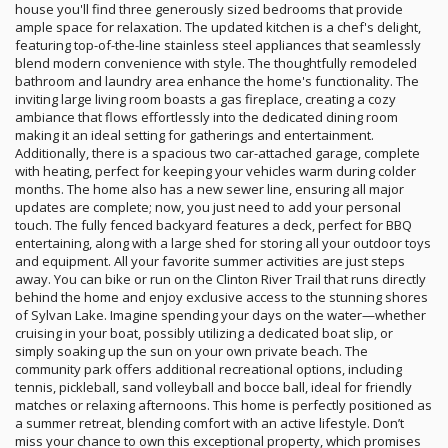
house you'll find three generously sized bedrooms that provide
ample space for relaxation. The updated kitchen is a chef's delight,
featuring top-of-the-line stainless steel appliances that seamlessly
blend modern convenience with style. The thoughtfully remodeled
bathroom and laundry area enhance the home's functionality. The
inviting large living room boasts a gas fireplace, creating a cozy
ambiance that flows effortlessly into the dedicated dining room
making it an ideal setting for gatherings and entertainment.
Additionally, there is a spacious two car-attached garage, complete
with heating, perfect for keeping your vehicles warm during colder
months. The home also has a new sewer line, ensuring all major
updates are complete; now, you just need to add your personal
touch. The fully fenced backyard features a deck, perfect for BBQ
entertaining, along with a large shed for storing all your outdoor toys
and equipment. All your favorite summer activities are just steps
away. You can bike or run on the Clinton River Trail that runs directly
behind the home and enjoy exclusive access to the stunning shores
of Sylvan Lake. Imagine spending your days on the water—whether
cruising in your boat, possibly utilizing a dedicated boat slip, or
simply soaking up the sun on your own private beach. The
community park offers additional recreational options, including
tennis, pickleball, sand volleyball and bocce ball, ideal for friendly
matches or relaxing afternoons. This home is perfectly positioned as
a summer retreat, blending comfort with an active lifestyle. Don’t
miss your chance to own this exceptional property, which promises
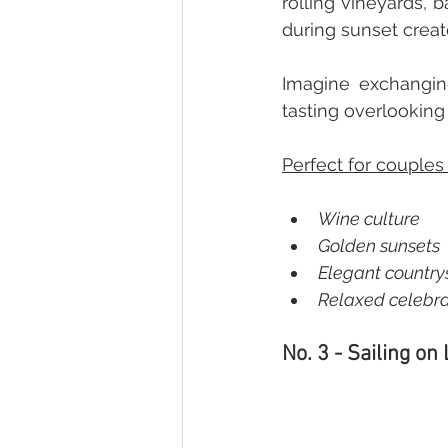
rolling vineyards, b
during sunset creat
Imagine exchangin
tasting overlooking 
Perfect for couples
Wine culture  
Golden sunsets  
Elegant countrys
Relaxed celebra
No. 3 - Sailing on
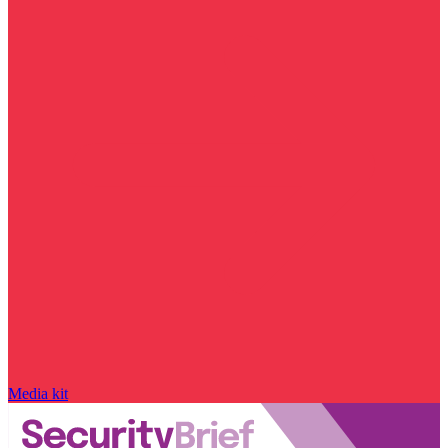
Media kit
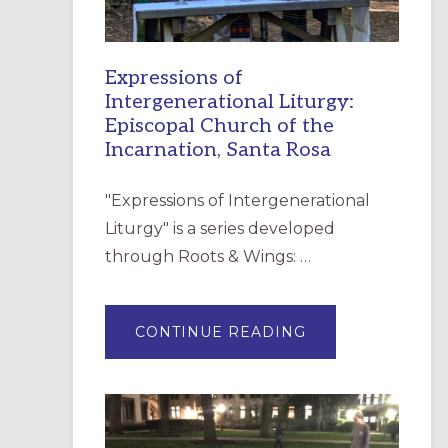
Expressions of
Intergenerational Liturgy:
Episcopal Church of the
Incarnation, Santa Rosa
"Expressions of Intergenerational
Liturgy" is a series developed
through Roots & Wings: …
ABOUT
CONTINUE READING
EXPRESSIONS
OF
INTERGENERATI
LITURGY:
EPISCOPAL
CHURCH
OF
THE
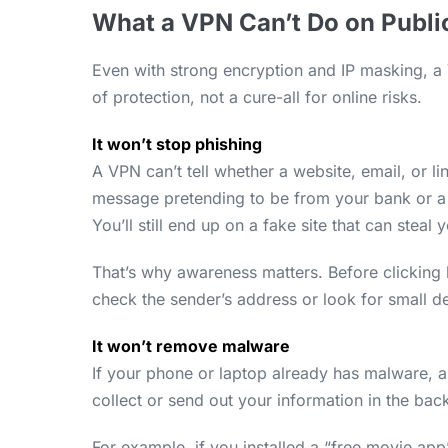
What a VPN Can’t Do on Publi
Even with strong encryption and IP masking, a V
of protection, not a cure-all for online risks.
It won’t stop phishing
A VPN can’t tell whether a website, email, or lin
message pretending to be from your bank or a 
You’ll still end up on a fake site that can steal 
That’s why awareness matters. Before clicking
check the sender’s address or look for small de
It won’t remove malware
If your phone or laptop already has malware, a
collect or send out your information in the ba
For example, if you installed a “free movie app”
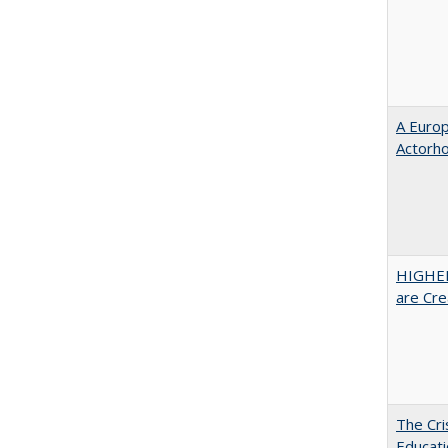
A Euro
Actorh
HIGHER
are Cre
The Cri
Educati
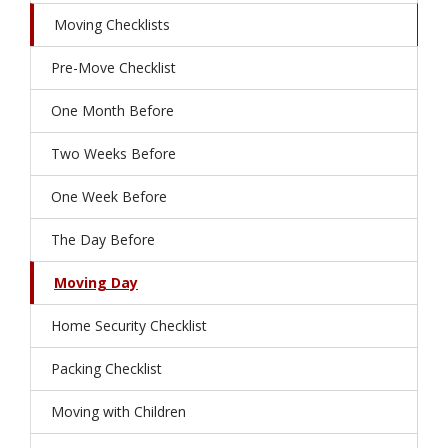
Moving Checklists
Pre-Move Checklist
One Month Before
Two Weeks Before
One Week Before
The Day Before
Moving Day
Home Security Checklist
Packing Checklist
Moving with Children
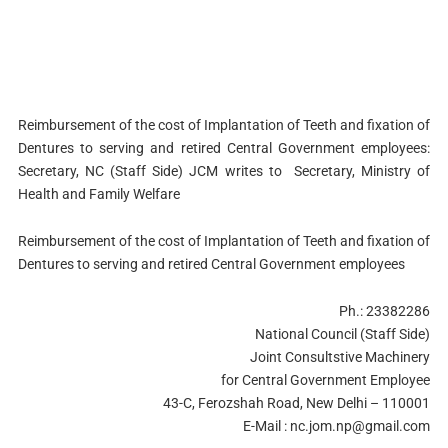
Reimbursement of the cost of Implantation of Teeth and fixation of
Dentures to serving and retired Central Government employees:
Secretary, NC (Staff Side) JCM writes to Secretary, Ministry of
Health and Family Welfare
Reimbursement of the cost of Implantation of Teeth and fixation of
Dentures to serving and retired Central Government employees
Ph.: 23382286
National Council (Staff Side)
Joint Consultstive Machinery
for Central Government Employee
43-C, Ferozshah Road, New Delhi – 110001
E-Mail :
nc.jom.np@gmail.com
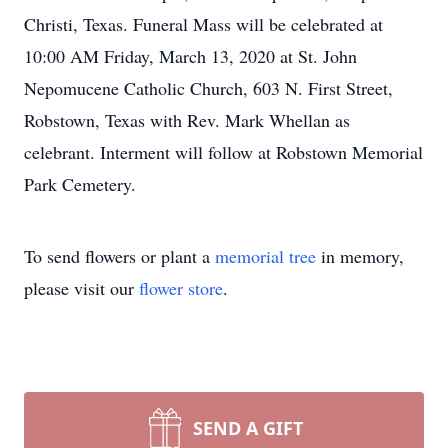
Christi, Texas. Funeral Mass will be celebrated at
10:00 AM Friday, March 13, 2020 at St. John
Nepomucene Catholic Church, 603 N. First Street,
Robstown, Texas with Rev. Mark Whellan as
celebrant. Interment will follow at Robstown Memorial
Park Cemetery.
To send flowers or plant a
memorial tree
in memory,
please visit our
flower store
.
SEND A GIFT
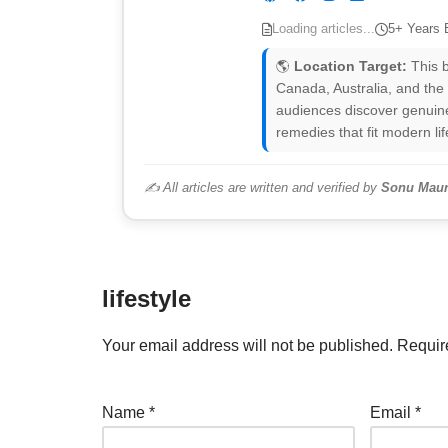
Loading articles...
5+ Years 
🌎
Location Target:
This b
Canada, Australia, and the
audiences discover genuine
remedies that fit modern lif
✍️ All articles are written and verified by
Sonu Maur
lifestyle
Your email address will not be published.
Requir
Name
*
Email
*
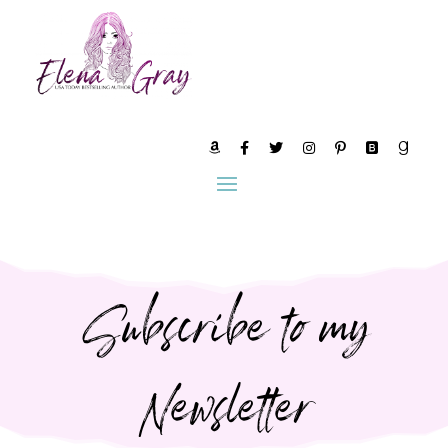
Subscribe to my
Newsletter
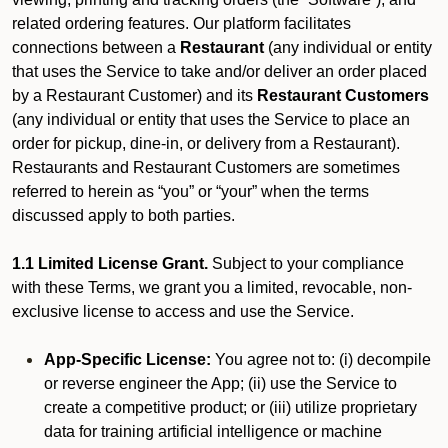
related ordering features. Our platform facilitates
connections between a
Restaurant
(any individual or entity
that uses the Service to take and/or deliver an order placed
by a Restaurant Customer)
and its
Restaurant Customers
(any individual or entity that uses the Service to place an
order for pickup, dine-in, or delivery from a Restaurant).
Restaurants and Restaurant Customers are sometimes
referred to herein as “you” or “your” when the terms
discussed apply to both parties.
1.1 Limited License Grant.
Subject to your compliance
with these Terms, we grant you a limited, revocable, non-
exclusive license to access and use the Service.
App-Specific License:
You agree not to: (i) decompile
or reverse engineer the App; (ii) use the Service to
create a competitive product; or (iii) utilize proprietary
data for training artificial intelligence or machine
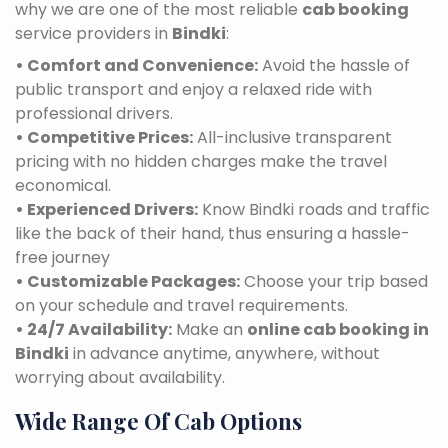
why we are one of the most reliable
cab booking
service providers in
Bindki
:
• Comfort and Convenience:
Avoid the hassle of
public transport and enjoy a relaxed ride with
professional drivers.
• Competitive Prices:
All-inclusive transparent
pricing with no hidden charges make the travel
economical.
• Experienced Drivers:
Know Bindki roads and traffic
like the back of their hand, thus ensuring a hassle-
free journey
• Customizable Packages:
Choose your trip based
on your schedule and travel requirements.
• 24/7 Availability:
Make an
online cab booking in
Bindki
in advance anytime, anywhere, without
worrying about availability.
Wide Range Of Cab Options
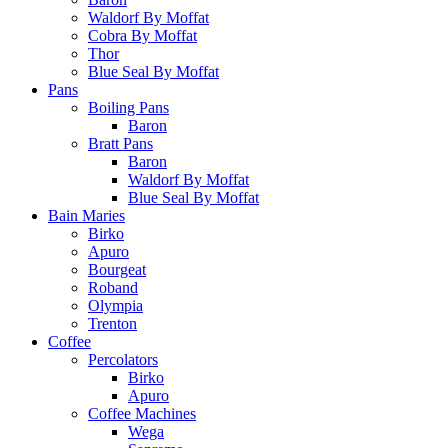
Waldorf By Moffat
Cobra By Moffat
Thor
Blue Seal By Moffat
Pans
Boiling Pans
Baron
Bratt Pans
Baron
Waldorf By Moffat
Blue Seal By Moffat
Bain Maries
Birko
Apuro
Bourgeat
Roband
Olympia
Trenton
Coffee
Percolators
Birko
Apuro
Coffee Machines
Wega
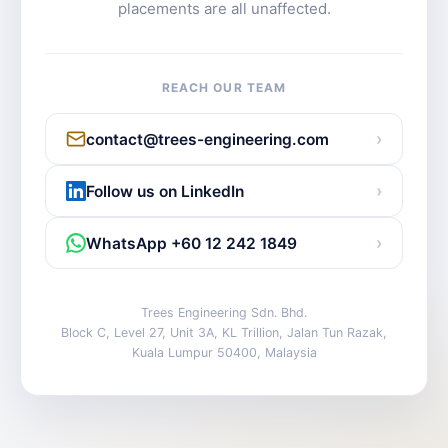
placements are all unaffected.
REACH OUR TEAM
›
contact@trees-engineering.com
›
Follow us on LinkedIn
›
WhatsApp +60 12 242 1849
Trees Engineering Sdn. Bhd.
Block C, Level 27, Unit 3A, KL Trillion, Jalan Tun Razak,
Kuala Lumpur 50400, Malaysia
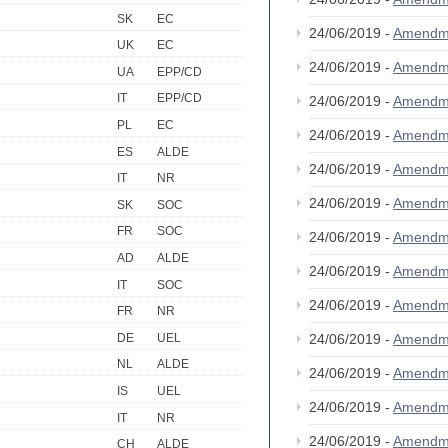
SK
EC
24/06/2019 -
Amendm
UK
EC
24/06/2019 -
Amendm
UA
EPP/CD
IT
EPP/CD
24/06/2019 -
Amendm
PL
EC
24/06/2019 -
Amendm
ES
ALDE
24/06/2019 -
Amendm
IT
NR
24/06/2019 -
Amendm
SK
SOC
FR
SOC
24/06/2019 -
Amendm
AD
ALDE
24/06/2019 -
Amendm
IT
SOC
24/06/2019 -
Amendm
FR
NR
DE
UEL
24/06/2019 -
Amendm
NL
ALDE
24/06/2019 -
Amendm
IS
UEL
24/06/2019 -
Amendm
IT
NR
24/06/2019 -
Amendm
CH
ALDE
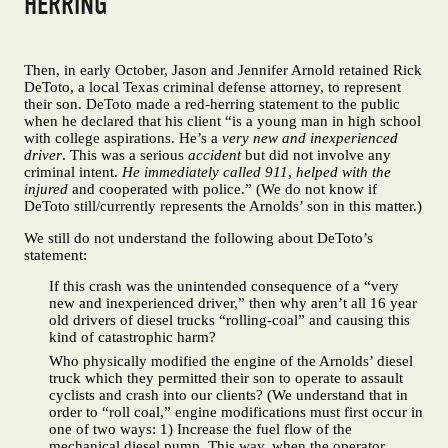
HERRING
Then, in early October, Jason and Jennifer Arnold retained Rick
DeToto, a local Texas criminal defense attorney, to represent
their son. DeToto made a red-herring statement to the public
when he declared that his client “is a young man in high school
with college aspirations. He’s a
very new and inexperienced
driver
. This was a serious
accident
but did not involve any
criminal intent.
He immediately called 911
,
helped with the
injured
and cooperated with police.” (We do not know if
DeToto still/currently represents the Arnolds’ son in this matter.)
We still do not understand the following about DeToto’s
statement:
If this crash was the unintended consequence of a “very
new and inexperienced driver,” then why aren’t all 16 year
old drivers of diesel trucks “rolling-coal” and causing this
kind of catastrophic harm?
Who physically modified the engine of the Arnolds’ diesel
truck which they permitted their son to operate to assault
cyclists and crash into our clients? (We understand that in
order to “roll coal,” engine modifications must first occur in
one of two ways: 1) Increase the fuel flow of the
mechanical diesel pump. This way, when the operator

== == ==

- [What you are asked to do] Dropping every picture, restate the material word for word.

- [Solution to the exercise]
house you'll find three generously sized bedrooms that provide
ample space for relaxation. The updated kitchen is a chef's delight,
featuring top-of-the-line stainless steel appliances that seamlessly
blend modern convenience with style. The thoughtfully remodeled
bathroom and laundry area enhance the home's functionality. The
inviting large living room boasts a gas fireplace, creating a cozy
ambiance that flows effortlessly into the dedicated dining room
making it an ideal setting for gatherings and entertainment.
Additionally, there is a spacious two car-attached garage, complete
with heating, perfect for keeping your vehicles warm during colder
months. The home also has a new sewer line, ensuring all major
updates are complete; now, you just need to add your personal
touch. The fully fenced backyard features a deck, perfect for BBQ
entertaining, along with a large shed for storing all your outdoor toys
and equipment. All your favorite summer activities are just steps
away. You can bike or run on the Clinton River Trail that runs directly
behind the home and enjoy exclusive access to the stunning shores
of Sylvan Lake. Imagine spending your days on the water—whether
cruising in your boat, possibly utilizing a dedicated boat slip, or
simply soaking up the sun on your own private beach. The
community park offers additional recreational options, including
tennis, pickleball, sand volleyball and bocce ball, ideal for friendly
matches or relaxing afternoons. This home is perfectly positioned as
a summer retreat, blending comfort with an active lifestyle. Don’t
miss your chance to own this exceptional property, which promises
rolling vineyards, b
during sunset creat
Imagine exchangin
tasting overlooking 
Perfect for couples
Wine culture  
Golden sunsets  
Elegant countrys
Relaxed celebra
No. 3 - Sailing on
Media kit
Expressions of
Intergenerational Liturgy:
Episcopal Church of the
Incarnation, Santa Rosa
"Expressions of Intergenerational
Liturgy" is a series developed
through Roots & Wings: …
ABOUT
CONTINUE READING
EXPRESSIONS
OF
INTERGENERATI
LITURGY:
EPISCOPAL
CHURCH
OF
THE
What a VPN Can’t Do on Publi
Even with strong encryption and IP masking, a V
of protection, not a cure-all for online risks.
It won’t stop phishing
A VPN can’t tell whether a website, email, or lin
message pretending to be from your bank or a 
You’ll still end up on a fake site that can steal 
That’s why awareness matters. Before clicking
check the sender’s address or look for small de
It won’t remove malware
If your phone or laptop already has malware, a
collect or send out your information in the ba
For example, if you installed a “free movie app”
A Euro
Actorh
HIGHER
are Cre
The Cri
Educati
Moving Checklists
Pre-Move Checklist
One Month Before
Two Weeks Before
One Week Before
The Day Before
Moving Day
Home Security Checklist
Packing Checklist
Moving with Children
Reimbursement of the cost of Implantation of Teeth and fixation of
Dentures to serving and retired Central Government employees:
Secretary, NC (Staff Side) JCM writes to Secretary, Ministry of
Health and Family Welfare
Reimbursement of the cost of Implantation of Teeth and fixation of
Dentures to serving and retired Central Government employees
Ph.: 23382286
National Council (Staff Side)
Joint Consultstive Machinery
for Central Government Employee
43-C, Ferozshah Road, New Delhi – 110001
E-Mail :
nc.jom.np@gmail.com
Christi, Texas. Funeral Mass will be celebrated at
10:00 AM Friday, March 13, 2020 at St. John
Nepomucene Catholic Church, 603 N. First Street,
Robstown, Texas with Rev. Mark Whellan as
celebrant. Interment will follow at Robstown Memorial
Park Cemetery.
To send flowers or plant a
memorial tree
in memory,
please visit our
flower store
.
SEND A GIFT
Loading articles...
5+ Years 
🌎
Location Target:
This b
Canada, Australia, and the
audiences discover genuine
remedies that fit modern lif
✍️ All articles are written and verified by
Sonu Maur
lifestyle
Your email address will not be published.
Requir
Name
*
Email
*
Subscribe to my
Newsletter
related ordering features. Our platform facilitates
connections between a
Restaurant
(any individual or entity
that uses the Service to take and/or deliver an order placed
by a Restaurant Customer)
and its
Restaurant Customers
(any individual or entity that uses the Service to place an
order for pickup, dine-in, or delivery from a Restaurant).
Restaurants and Restaurant Customers are sometimes
referred to herein as “you” or “your” when the terms
discussed apply to both parties.
1.1 Limited License Grant.
Subject to your compliance
with these Terms, we grant you a limited, revocable, non-
exclusive license to access and use the Service.
App-Specific License:
You agree not to: (i) decompile
or reverse engineer the App; (ii) use the Service to
create a competitive product; or (iii) utilize proprietary
data for training artificial intelligence or machine
why we are one of the most reliable
cab booking
service providers in
Bindki
:
• Comfort and Convenience:
Avoid the hassle of
public transport and enjoy a relaxed ride with
professional drivers.
• Competitive Prices:
All-inclusive transparent
pricing with no hidden charges make the travel
economical.
• Experienced Drivers:
Know Bindki roads and traffic
like the back of their hand, thus ensuring a hassle-
free journey
• Customizable Packages:
Choose your trip based
on your schedule and travel requirements.
• 24/7 Availability:
Make an
online cab booking in
Bindki
in advance anytime, anywhere, without
worrying about availability.
Wide Range Of Cab Options
Waldorf By Moffat
Cobra By Moffat
Thor
Blue Seal By Moffat
Pans
Boiling Pans
Baron
Bratt Pans
Baron
Waldorf By Moffat
Blue Seal By Moffat
Bain Maries
Birko
Apuro
Bourgeat
Roband
Olympia
Trenton
Coffee
Percolators
Birko
Apuro
Coffee Machines
Wega
placements are all unaffected.
REACH OUR TEAM
›
contact@trees-engineering.com
›
Follow us on LinkedIn
›
WhatsApp +60 12 242 1849
Trees Engineering Sdn. Bhd.
Block C, Level 27, Unit 3A, KL Trillion, Jalan Tun Razak,
Kuala Lumpur 50400, Malaysia
SK
EC
24/06/2019 -
Amendm
UK
EC
24/06/2019 -
Amendm
UA
EPP/CD
IT
EPP/CD
24/06/2019 -
Amendm
PL
EC
24/06/2019 -
Amendm
ES
ALDE
24/06/2019 -
Amendm
IT
NR
24/06/2019 -
Amendm
SK
SOC
FR
SOC
24/06/2019 -
Amendm
AD
ALDE
24/06/2019 -
Amendm
IT
SOC
24/06/2019 -
Amendm
FR
NR
DE
UEL
24/06/2019 -
Amendm
NL
ALDE
24/06/2019 -
Amendm
IS
UEL
24/06/2019 -
Amendm
IT
NR
24/06/2019 -
Amendm
CH
ALDE
HERRING
Then, in early October, Jason and Jennifer Arnold retained Rick
DeToto, a local Texas criminal defense attorney, to represent
their son. DeToto made a red-herring statement to the public
when he declared that his client “is a young man in high school
with college aspirations. He’s a
very new and inexperienced
driver
. This was a serious
accident
but did not involve any
criminal intent.
He immediately called 911
,
helped with the
injured
and cooperated with police.” (We do not know if
DeToto still/currently represents the Arnolds’ son in this matter.)
We still do not understand the following about DeToto’s
statement:
If this crash was the unintended consequence of a “very
new and inexperienced driver,” then why aren’t all 16 year
old drivers of diesel trucks “rolling-coal” and causing this
kind of catastrophic harm?
Who physically modified the engine of the Arnolds’ diesel
truck which they permitted their son to operate to assault
cyclists and crash into our clients? (We understand that in
order to “roll coal,” engine modifications must first occur in
one of two ways: 1) Increase the fuel flow of the
mechanical diesel pump. This way, when the operator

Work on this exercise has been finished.